Posted 19.11.14 by prhcareers
So you’ve prepared well for your interview – you’ve given great examples of your experience, you’ve demonstrated your passion for the role and you’ve even nailed a couple of the more tricky questions. Once the interviewer has asked you all their questions, they are likely to turn to you near the end of the interview and ask what you want to know. And when the tables are turned, it’s good to be prepared.
People might sometimes see job interviews as a sort of examination; a one sided line of questioning for the interviewer to find out if you are the right candidate for them. But think again! The interview should allow both parties to find out if they’re a good match. Of course the company needs to find out if you have the skills needed for this particular role, but this is also the time for you to find out if this is a company you would like to work for, and a role you would enjoy.
By this point you should have done a fair bit of research on the company in your interview preparation and you probably have a relatively good overview, but this is your chance to delve a bit deeper.
There are two opportunities here – firstly, you get to show that you have come prepared, and that you’ve done your research and secondly, this is a great chance to get a better understanding of the role and the company that you are potentially going to be working for.

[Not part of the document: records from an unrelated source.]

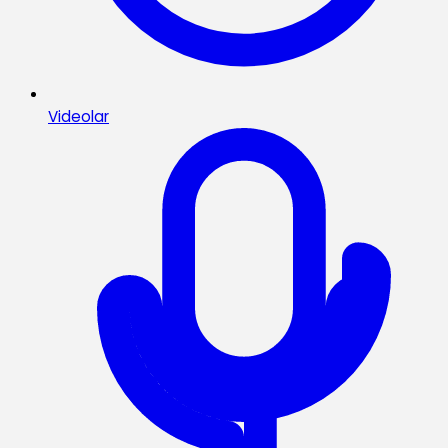
Videolar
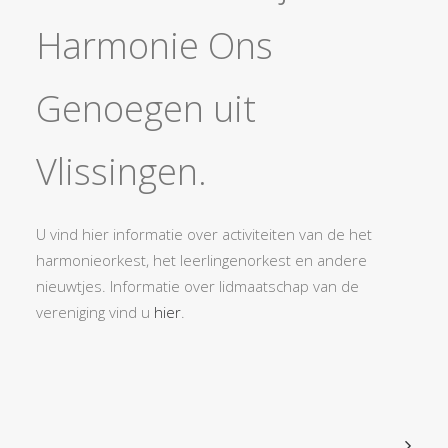
Harmonie Ons
Genoegen uit
Vlissingen.
Exact matches only
Search in title
U vind hier informatie over activiteiten van de het
harmonieorkest, het leerlingenorkest en andere
Search in content
nieuwtjes. Informatie over lidmaatschap van de
vereniging vind u
hier
.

Not having any questions to ask at the end of your interview could send out a message that you haven’t done your homework, or that you aren’t particularly interested in the role – and you don’t want to fall at that last hurdle.
You could even say asking questions at your interview is just as important as answering them. Here are a few sample questions from us, but we know you’re an imaginative bunch, so we’re sure you can come up with some far better examples when it comes down to it!
What is the top priority for the team and for this position within the first few months?
This is a chance to get more information on what is expected from you right from the start. This should also a good way of finding out expectations in general and what direction the team is taking their strategy in the near future.
What are the key skills and abilities necessary for someone to succeed in this job?
Your interview is likely to be with someone from the area of work you are applying for; therefore hearing their views on the most important skills can be both useful and interesting. This may also give you information that you can explore and relate back to in a potential second interview.
What has the employee previously in this position gone on to do? / Is this a new position?
Finding out what the previous person in this position has moved onto is a good way of finding out and move the conversation in to potential career opportunities. If this is a new role, you might find out more about the company’s plans for the future, i.e. are they expanding?
A personal question to your interviewer – e.g. what do you enjoy the most about your job? What is the best thing about working here? What is the most exciting project you’ve been part of here?
This is a great way of finding out first-hand about the culture of the company and the department, and generally, people really enjoy talking about themselves, so a question like this will hopefully yield some really interesting information!
The key is to ask questions that are relevant to the company and role you are applying for. Preparing and asking a few well-suited, knowledgeable questions will help you leave a strong, long lasting impression when you walk out of the interview.
We remember the great questions as well as the great answers.